ACTIVITY: Please repeat the entries exactly as they appear and omit any images.

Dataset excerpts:
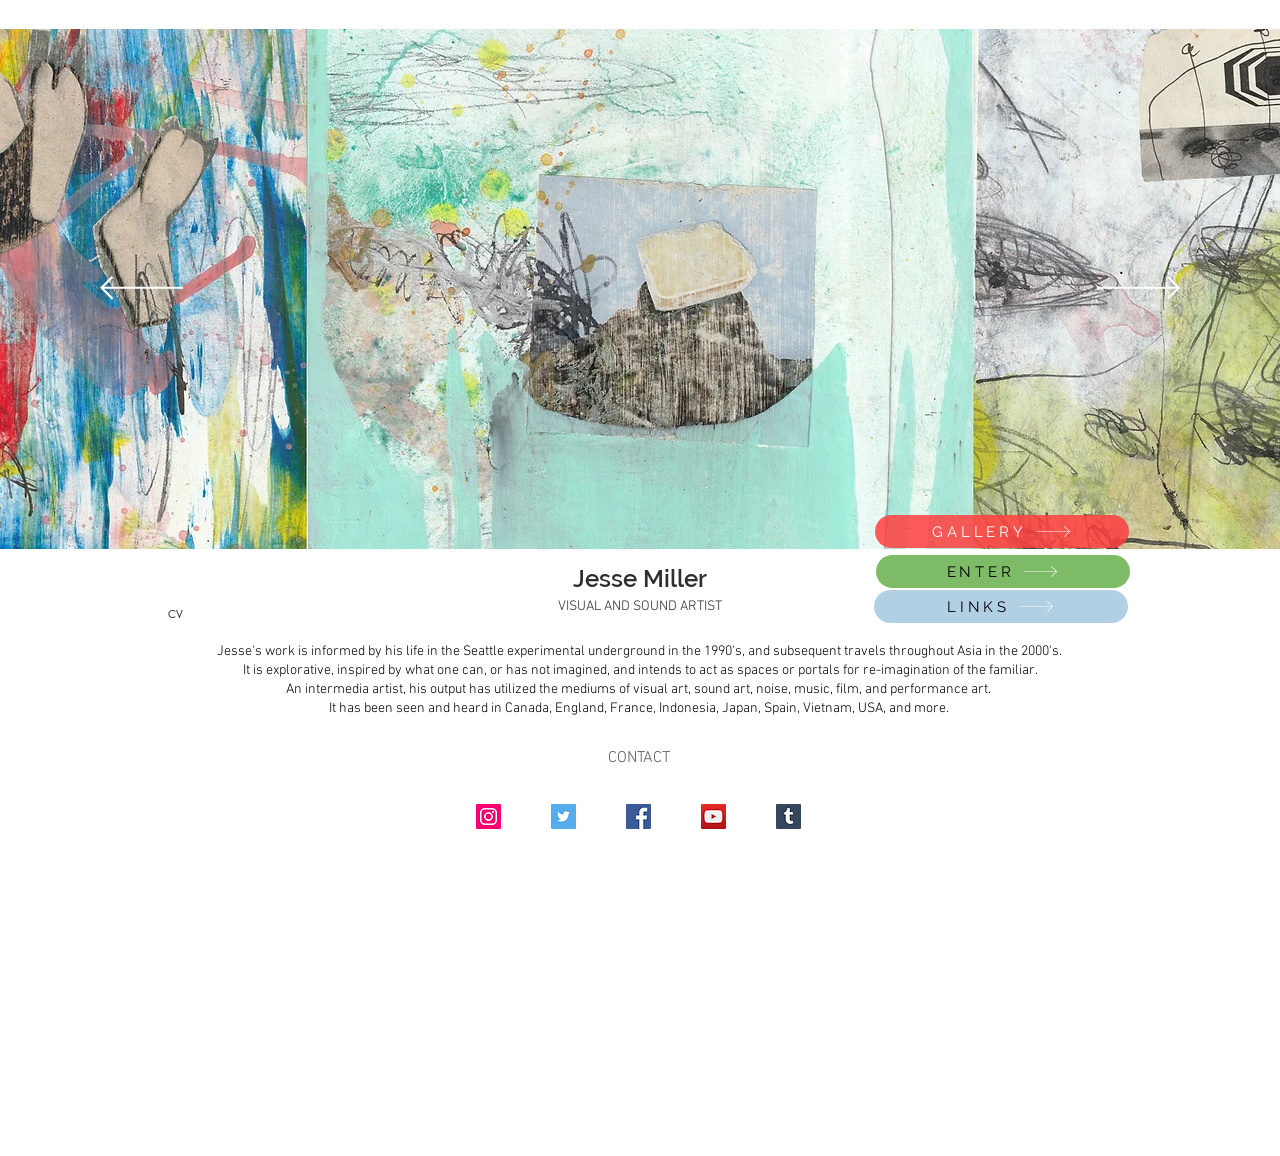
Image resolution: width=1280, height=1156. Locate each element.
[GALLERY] (1002, 531)
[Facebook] (638, 816)
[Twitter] (563, 816)
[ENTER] (1003, 571)
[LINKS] (1001, 606)
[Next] (1138, 289)
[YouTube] (713, 816)
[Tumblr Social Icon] (788, 816)
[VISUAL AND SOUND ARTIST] (640, 607)
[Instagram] (488, 816)
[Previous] (141, 289)
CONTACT (639, 758)
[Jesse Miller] (640, 579)
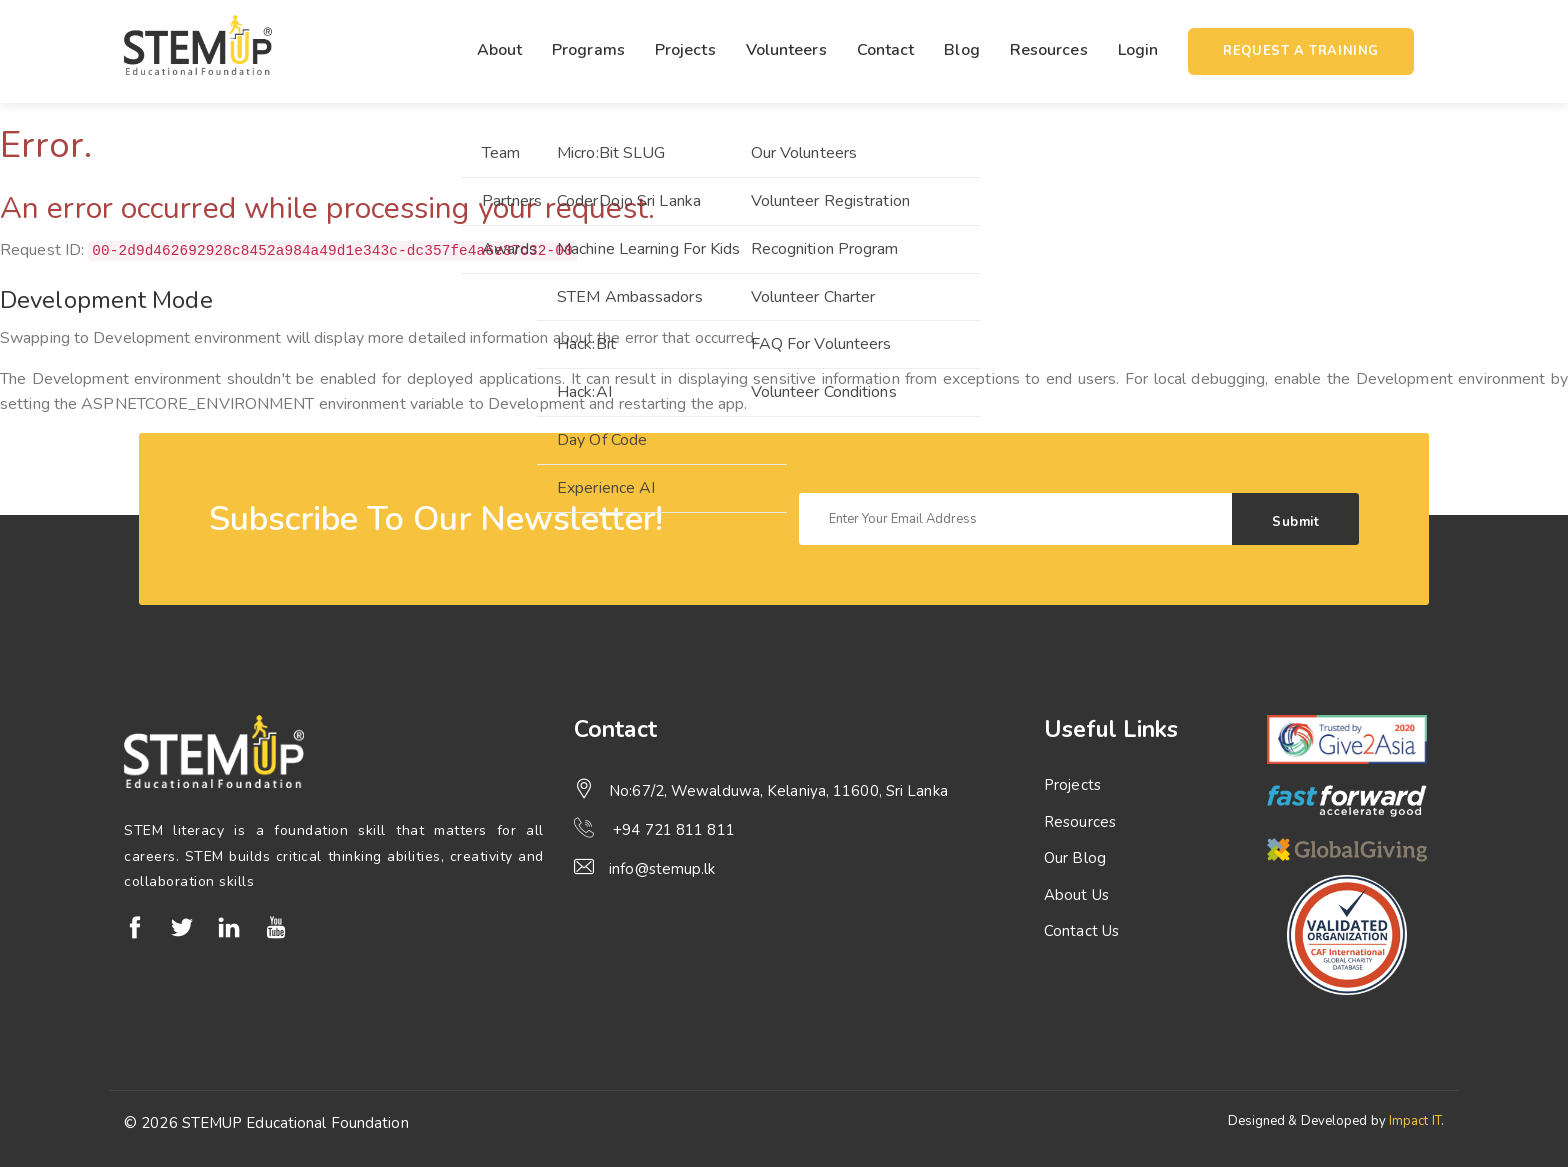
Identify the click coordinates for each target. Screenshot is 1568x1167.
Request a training (1301, 51)
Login (1138, 50)
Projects (685, 50)
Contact (886, 50)
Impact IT (1415, 1121)
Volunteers (786, 50)
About (500, 50)
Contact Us (1081, 931)
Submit (1295, 522)
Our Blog (1075, 858)
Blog (961, 50)
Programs (588, 50)
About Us (1076, 895)
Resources (1049, 50)
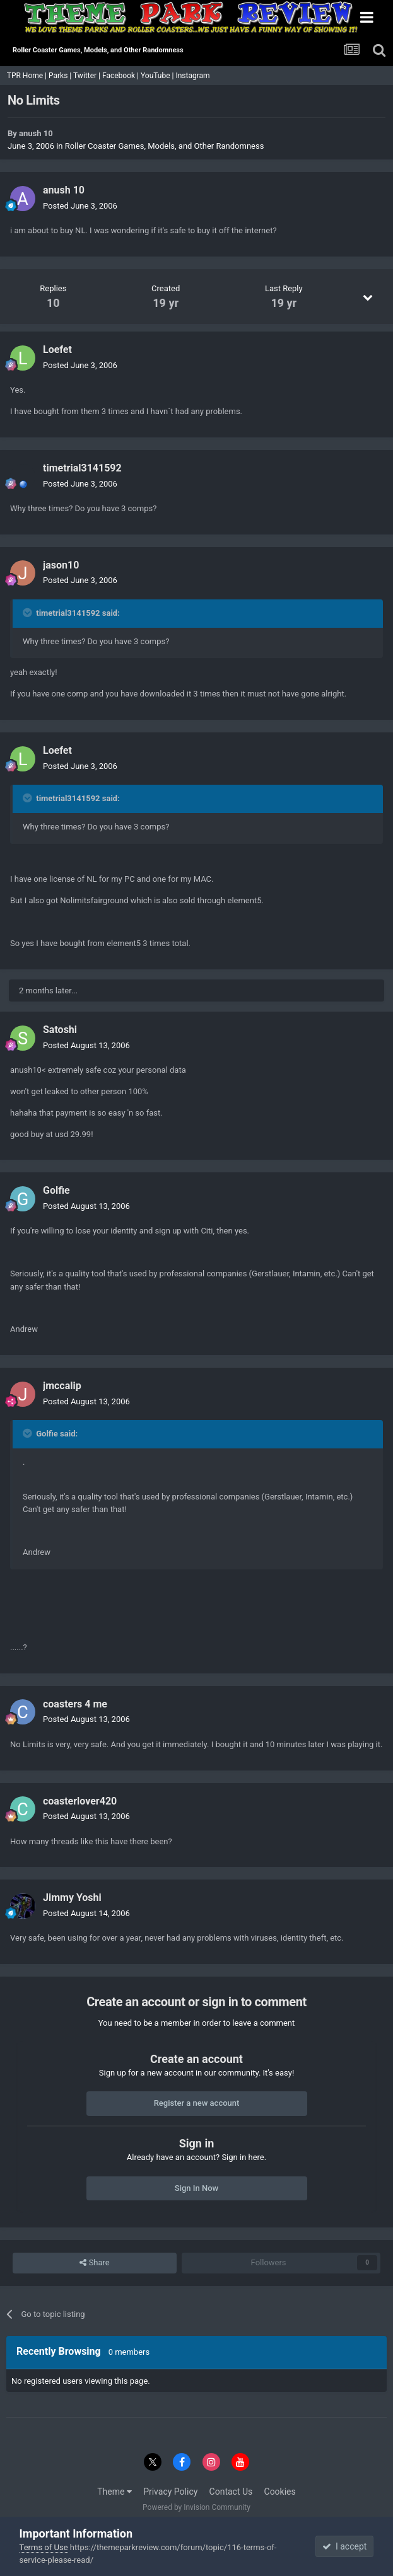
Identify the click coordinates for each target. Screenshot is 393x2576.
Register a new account (197, 2103)
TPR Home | (26, 75)
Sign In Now (196, 2188)
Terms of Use (44, 2547)
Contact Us (231, 2491)
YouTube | (158, 75)
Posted (80, 206)
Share (94, 2262)
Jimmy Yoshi (72, 1897)
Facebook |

YOUR RESPONSE:
Image resolution: width=1280, height=1156. Locate each element.
[GALLERY] (1002, 531)
[Facebook] (638, 816)
[Twitter] (563, 816)
[ENTER] (1003, 571)
[LINKS] (1001, 606)
[Next] (1138, 289)
[YouTube] (713, 816)
[Tumblr Social Icon] (788, 816)
[VISUAL AND SOUND ARTIST] (640, 607)
[Instagram] (488, 816)
[Previous] (141, 289)
CONTACT (639, 758)
[Jesse Miller] (640, 579)
Identify the click coordinates for each target. Screenshot is 1568x1167.
Request a training (1301, 51)
Login (1138, 50)
Projects (685, 50)
Contact (886, 50)
Impact IT (1415, 1121)
Volunteers (786, 50)
About (500, 50)
Contact Us (1081, 931)
Submit (1295, 522)
Our Blog (1075, 858)
Blog (961, 50)
Programs (588, 50)
About Us (1076, 895)
Resources (1049, 50)
Identify the click coordinates for each target. Screenshot is 393x2576.
Register a new account (197, 2103)
TPR Home | (26, 75)
Sign In Now (196, 2188)
Terms of Use (44, 2547)
Contact Us (231, 2491)
YouTube | (158, 75)
Posted (80, 206)
Share (94, 2262)
Jimmy Yoshi (72, 1897)
Facebook |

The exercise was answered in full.